WORK REQUIRED
Could you output exactly the lines running from the one containing "DECK BLOCKS (792, 491)" to the final line of the listing below, leaving out pictures?

----- DATA RECORDS -----

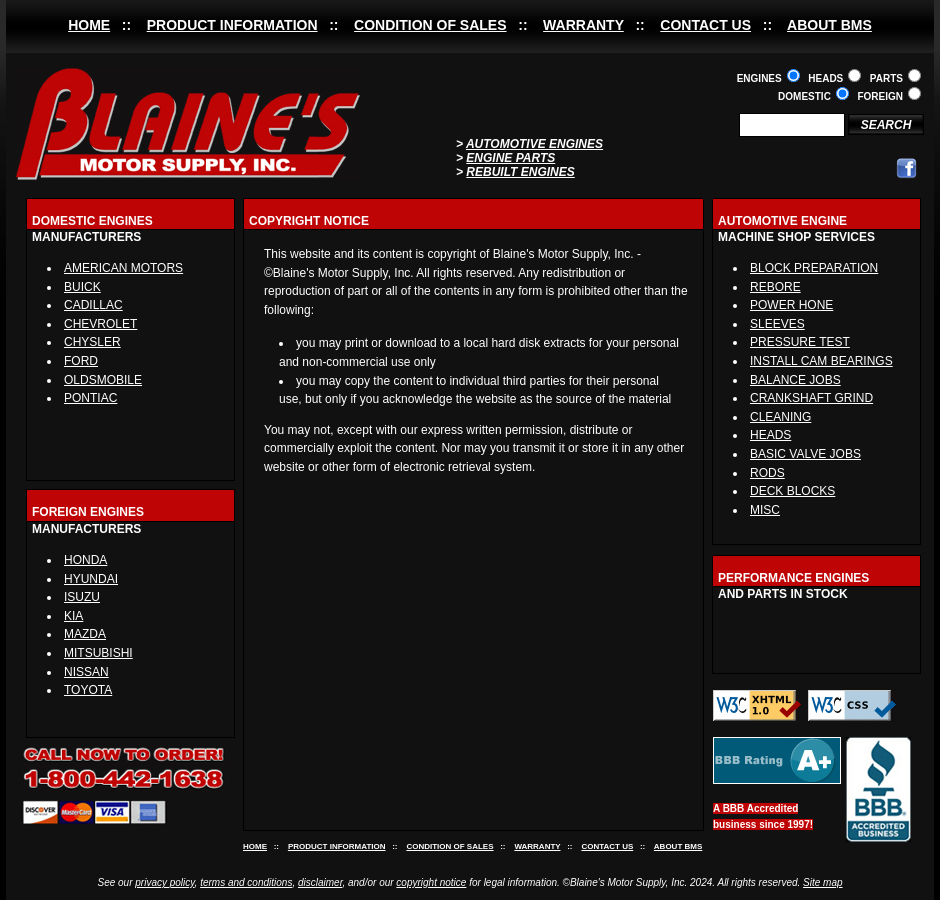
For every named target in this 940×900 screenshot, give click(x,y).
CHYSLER (92, 342)
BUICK (82, 287)
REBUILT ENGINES (520, 172)
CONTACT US (705, 25)
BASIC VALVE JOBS (805, 454)
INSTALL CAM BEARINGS (821, 361)
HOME (89, 25)
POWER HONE (791, 305)
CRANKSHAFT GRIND (811, 398)
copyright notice (431, 882)
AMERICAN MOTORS (123, 268)
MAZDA (85, 634)
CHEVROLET (100, 324)
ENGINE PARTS (510, 158)
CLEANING (780, 417)
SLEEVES (777, 324)
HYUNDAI (91, 579)
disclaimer (320, 882)
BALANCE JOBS (795, 380)
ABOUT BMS (829, 25)
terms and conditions (246, 882)
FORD (81, 361)
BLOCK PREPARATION (814, 268)
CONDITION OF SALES (430, 25)
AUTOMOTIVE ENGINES (534, 144)
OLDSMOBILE (103, 380)
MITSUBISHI (98, 653)
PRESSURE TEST (800, 342)
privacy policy (164, 882)
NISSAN (86, 672)
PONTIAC (90, 398)
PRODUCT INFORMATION (232, 25)
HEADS (770, 435)
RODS (767, 473)
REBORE (775, 287)
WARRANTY (583, 25)
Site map (822, 882)
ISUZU (82, 597)
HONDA (85, 560)
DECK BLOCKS (792, 491)
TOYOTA (88, 690)
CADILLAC (93, 305)
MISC (765, 510)
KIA (73, 616)
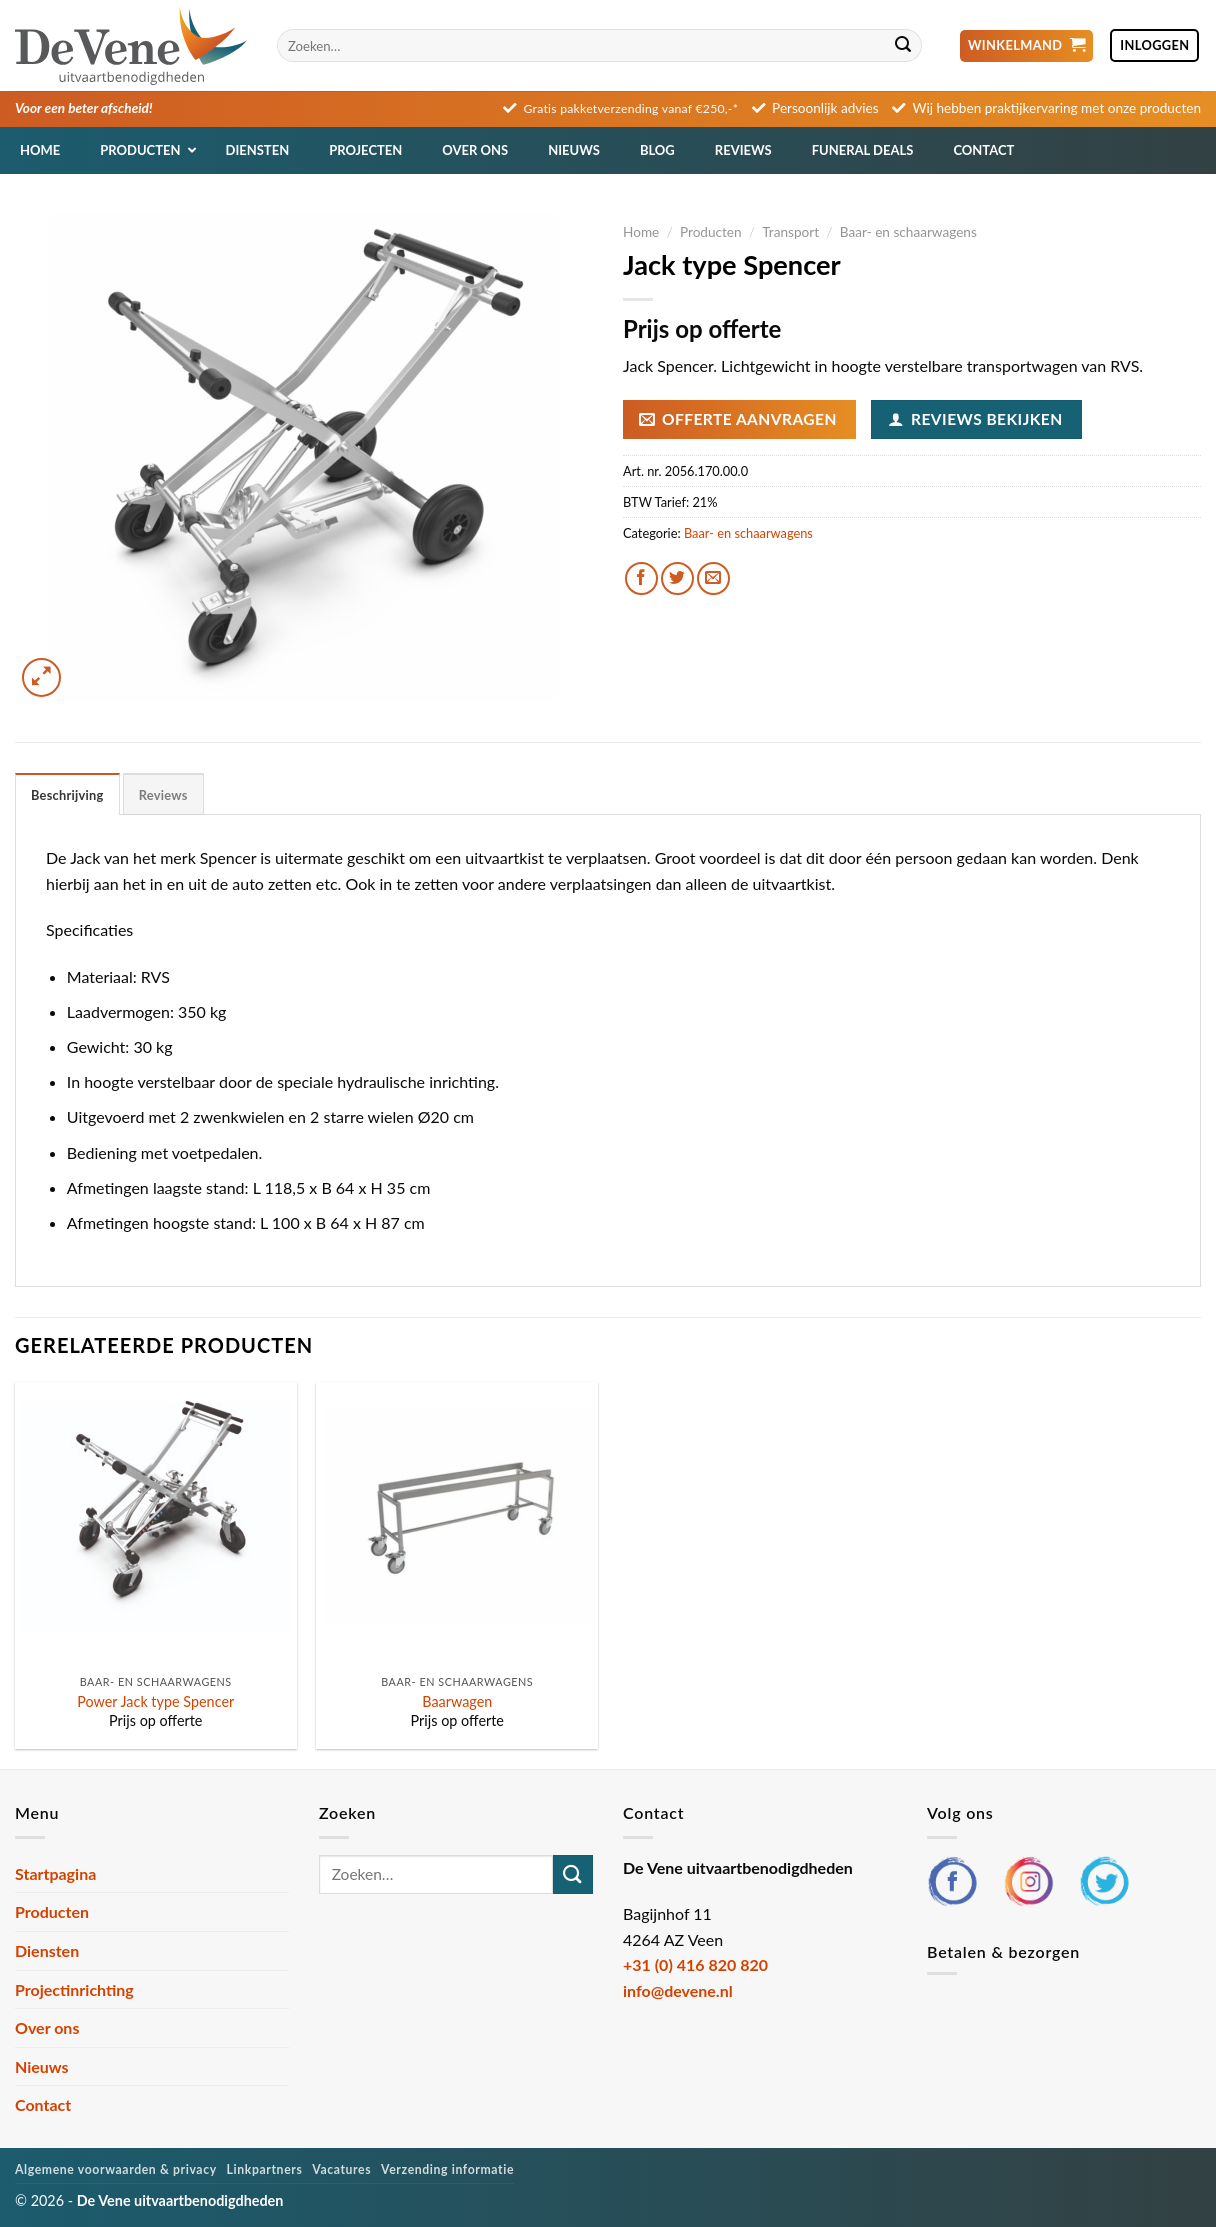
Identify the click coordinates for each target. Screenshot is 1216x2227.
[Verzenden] (903, 46)
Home (641, 232)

-----

RESPONSE AREA
DECK BLOCKS (792, 491)
TOYOTA (88, 690)
CADILLAC (93, 305)
MISC (765, 510)
KIA (73, 616)
Identify the click coordinates for each target. Screenshot is 1216x2227.
[Verzenden] (903, 46)
Home (641, 232)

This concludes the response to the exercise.